Most of the M&A is expected to be in manufacturing and industrial sectors because consolidation is under way. IT, communication and other companies are also looking to acquire the latest technology to increase their competitive edge, Mr Taylor said.
Mr Seib also noted that a lot of Chinese and Indian concerns are pursuing deals in advanced markets such as the US and EU as opposed to the regional market. "But there is a lot of discussion by Indian and Chinese investors who are looking to come into the Southeast Asian region and particularly in Thailand," he added.
With new technologies and cross-border expansion come new regulations, and complying with them is putting more pressure on executives.
"The changing nature of business today, where a lot of it is going to be driven by digital technology, means that technologies are now developing faster than the current laws can keep up with and it is one of the main driving forces behind the regulatory changes," Mr Taylor said.
More than 90% of executives from financial institutions, consumer goods and retail expect their industry to see major technological disruption in the next two years.

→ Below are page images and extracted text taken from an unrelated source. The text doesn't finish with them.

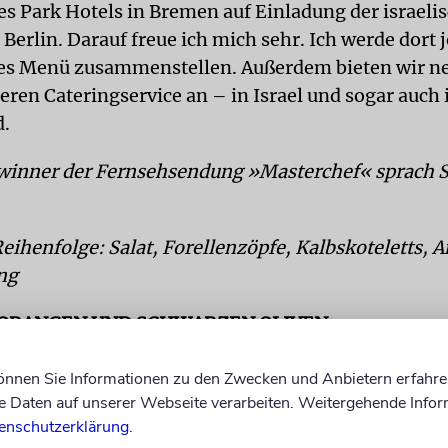
es Park Hotels in Bremen auf Einladung der israeli
 Berlin. Darauf freue ich mich sehr. Ich werde dort
es Menü zusammenstellen. Außerdem bieten wir n
eren Cateringservice an – in Israel und sogar auch 
d.
winner der Fernsehsendung »Masterchef« sprach 
ihenfolge: Salat, Forellenzöpfe, Kalbskoteletts, 
ng
 ORANGEN UND SCHWARZEN OLIVEN
und überraschende Geschmackskombination. Die v
können Sie Informationen zu den Zwecken und Anbietern erfahre
ne Paste aus getrockneten süßen Pfefferschoten) er
Daten auf unserer Webseite verarbeiten. Weitergehende Infor
pikanten Geschmack.
enschutzerklärung
.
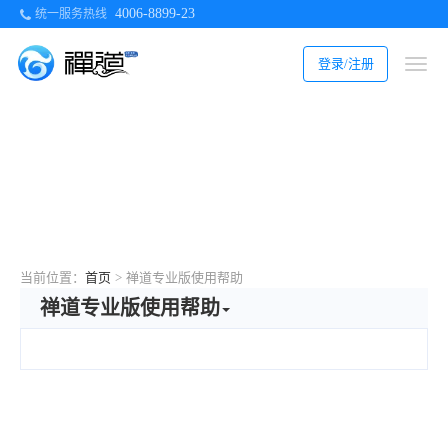
4006-8899-23
统一服务热线
登录/注册
当前位置：
首页
>
禅道专业版使用帮助
禅道专业版使用帮助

Unsurprisingly, innovation and cyber security are the main challenges for IT, communication and financial institutions where protecting customer data has become vital. There is a need for innovation to drive new product development and compete against new challenges such as fintech.
"In terms of the major tech disruptions, we can see that a lot of it is coming from fintech so these are young upstarts that are coming to challenge traditional banks, lenders and insurance providers, while consumer mobile payment platforms are also coming into play," Mr Taylor said.
"For ITC, the buzzword is now blockchain."
For companies in consumer goods and manufacturing, pressure on costs from volatile commodity prices and rising competition from regional and international peers is a growing headache.
"That technology is at the top of the list (of complexities) is probably not a surprise to many, but the number of companies that expect disruption by competitive technology in just the next two years should give pause to any corporates that see themselves as immune to these factors," Mr Seib said.